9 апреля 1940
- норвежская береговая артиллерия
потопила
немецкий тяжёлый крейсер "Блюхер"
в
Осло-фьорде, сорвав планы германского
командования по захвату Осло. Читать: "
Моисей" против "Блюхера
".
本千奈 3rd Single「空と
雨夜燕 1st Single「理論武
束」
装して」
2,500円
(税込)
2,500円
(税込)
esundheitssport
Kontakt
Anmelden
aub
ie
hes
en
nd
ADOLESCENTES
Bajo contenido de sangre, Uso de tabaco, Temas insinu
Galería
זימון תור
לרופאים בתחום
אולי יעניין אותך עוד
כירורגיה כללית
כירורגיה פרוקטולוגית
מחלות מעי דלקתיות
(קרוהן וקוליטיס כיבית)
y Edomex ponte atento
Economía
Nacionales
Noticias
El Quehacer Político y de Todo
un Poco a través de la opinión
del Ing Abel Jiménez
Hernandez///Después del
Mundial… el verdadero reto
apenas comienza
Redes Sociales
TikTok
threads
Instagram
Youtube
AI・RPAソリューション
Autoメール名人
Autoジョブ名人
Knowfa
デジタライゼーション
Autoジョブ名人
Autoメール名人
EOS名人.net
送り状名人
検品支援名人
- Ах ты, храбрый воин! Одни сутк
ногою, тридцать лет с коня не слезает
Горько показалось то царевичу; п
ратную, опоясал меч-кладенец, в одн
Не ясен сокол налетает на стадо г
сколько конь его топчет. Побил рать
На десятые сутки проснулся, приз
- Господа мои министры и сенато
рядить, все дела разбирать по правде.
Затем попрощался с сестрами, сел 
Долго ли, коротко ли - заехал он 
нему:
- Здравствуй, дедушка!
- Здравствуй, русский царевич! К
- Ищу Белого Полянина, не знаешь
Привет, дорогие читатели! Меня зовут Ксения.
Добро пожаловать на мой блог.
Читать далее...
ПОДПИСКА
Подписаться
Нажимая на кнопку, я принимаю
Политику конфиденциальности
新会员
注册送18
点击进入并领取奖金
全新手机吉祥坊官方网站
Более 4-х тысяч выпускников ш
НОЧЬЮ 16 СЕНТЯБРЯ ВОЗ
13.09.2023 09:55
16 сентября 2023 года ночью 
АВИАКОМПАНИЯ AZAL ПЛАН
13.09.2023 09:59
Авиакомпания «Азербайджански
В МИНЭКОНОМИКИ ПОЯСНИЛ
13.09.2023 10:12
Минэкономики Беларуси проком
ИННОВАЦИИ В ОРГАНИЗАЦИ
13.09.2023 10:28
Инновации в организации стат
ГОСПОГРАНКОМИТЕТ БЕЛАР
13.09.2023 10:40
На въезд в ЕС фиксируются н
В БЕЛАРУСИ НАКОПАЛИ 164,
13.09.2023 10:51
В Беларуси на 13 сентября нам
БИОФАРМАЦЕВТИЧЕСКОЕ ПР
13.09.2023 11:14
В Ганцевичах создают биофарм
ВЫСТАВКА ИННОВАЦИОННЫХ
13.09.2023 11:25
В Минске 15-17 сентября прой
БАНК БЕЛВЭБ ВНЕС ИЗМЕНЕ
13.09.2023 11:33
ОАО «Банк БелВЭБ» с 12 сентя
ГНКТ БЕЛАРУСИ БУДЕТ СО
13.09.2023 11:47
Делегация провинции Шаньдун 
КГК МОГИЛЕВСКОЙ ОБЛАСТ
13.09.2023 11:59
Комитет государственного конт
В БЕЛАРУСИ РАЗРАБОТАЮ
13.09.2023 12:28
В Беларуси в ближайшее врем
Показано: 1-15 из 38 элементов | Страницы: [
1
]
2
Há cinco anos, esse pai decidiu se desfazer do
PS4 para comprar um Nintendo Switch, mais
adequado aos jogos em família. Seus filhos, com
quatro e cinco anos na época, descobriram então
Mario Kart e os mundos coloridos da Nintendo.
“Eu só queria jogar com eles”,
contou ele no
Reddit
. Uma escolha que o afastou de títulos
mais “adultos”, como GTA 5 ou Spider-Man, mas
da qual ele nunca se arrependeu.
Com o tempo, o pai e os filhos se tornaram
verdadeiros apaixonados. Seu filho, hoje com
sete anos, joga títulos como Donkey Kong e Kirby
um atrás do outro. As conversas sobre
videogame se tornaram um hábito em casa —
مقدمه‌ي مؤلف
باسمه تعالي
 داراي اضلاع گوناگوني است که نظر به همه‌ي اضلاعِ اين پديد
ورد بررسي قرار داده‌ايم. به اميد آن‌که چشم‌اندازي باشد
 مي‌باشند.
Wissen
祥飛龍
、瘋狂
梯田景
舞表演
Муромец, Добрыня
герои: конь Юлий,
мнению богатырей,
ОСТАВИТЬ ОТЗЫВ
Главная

——————————

Work item:
Give back exactly the lines from the one containing "contou ele no" to the end of the material, both ends included.

Result of this task:
contou ele no
Reddit
. Uma escolha que o afastou de títulos
mais “adultos”, como GTA 5 ou Spider-Man, mas
da qual ele nunca se arrependeu.
Com o tempo, o pai e os filhos se tornaram
verdadeiros apaixonados. Seu filho, hoje com
sete anos, joga títulos como Donkey Kong e Kirby
um atrás do outro. As conversas sobre
videogame se tornaram um hábito em casa —
مقدمه‌ي مؤلف
باسمه تعالي
 داراي اضلاع گوناگوني است که نظر به همه‌ي اضلاعِ اين پديد
ورد بررسي قرار داده‌ايم. به اميد آن‌که چشم‌اندازي باشد
 مي‌باشند.
Wissen
祥飛龍
、瘋狂
梯田景
舞表演
Муромец, Добрыня
герои: конь Юлий,
мнению богатырей,
ОСТАВИТЬ ОТЗЫВ
Главная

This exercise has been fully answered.